Assignment
Transcribe the records underneath word for word, and leave no line out.

:: Provided material

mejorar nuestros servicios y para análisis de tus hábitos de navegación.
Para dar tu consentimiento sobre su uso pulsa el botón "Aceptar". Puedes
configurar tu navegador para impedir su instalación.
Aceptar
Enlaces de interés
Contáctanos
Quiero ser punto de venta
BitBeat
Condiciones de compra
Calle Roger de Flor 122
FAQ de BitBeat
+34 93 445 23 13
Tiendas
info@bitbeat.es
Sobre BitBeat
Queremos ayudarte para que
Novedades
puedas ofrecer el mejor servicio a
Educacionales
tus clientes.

::::

Answer space
mejorar nuestros servicios y para análisis de tus hábitos de navegación.
Para dar tu consentimiento sobre su uso pulsa el botón "Aceptar". Puedes
configurar tu navegador para impedir su instalación.
Aceptar
Enlaces de interés
Contáctanos
Quiero ser punto de venta
BitBeat
Condiciones de compra
Calle Roger de Flor 122
FAQ de BitBeat
+34 93 445 23 13
Tiendas
info@bitbeat.es
Sobre BitBeat
Queremos ayudarte para que
Novedades
puedas ofrecer el mejor servicio a
Educacionales
tus clientes.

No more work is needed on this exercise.